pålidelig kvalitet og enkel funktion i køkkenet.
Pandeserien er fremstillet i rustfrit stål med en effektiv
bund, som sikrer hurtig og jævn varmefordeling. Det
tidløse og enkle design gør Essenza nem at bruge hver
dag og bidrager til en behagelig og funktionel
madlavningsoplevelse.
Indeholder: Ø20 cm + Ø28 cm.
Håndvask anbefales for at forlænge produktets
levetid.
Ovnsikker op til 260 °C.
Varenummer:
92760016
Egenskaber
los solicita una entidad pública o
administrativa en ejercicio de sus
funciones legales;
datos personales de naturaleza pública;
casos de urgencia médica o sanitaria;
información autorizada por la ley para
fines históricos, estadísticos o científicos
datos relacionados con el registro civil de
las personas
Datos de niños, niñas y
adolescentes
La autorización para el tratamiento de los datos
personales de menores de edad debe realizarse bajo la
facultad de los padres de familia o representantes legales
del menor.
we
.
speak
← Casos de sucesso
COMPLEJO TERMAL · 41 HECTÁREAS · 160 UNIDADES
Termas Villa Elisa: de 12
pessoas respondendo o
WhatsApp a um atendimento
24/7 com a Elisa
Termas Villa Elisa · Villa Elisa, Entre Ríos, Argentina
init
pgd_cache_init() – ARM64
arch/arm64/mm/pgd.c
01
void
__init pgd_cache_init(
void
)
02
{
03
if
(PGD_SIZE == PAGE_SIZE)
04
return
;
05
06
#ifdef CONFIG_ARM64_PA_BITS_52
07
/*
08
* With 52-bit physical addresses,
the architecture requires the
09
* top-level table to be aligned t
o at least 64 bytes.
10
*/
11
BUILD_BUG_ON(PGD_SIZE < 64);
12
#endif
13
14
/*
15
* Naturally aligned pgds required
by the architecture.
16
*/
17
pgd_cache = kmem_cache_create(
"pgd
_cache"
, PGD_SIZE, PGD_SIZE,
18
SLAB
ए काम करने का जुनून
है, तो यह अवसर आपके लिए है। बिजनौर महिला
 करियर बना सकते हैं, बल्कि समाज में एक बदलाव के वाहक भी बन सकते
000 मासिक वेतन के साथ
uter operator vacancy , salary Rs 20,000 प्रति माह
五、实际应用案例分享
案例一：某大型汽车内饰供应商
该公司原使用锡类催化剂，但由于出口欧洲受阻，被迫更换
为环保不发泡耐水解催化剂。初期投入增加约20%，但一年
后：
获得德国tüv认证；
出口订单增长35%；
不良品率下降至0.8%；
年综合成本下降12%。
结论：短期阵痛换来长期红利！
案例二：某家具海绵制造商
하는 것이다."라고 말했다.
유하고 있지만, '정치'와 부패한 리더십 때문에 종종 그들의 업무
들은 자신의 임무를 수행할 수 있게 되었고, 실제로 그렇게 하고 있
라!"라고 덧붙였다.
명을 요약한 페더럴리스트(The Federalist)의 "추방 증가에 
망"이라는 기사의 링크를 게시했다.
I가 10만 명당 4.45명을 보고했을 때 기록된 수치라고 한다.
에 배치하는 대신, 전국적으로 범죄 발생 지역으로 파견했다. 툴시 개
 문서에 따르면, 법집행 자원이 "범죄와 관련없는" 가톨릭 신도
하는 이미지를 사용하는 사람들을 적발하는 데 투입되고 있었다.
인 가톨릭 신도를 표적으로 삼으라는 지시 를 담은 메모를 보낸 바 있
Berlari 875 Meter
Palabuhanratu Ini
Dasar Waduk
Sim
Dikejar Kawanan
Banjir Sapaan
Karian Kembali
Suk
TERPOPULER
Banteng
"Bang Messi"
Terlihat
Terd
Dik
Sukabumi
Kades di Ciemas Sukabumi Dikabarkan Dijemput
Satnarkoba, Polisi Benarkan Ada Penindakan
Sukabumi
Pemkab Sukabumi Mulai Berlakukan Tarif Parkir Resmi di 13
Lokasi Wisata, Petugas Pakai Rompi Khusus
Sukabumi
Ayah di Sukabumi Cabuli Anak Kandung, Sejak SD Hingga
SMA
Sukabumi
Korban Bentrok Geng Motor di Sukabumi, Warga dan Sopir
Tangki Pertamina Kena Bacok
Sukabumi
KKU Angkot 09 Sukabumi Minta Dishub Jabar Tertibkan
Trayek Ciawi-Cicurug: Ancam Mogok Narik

Work instructions
Give back the records above exactly, limited to the lines between the one holding "los solicita una entidad pública o" and the one holding "adolescentes", inclusive.

Result of the exercise
los solicita una entidad pública o
administrativa en ejercicio de sus
funciones legales;
datos personales de naturaleza pública;
casos de urgencia médica o sanitaria;
información autorizada por la ley para
fines históricos, estadísticos o científicos
datos relacionados con el registro civil de
las personas
Datos de niños, niñas y
adolescentes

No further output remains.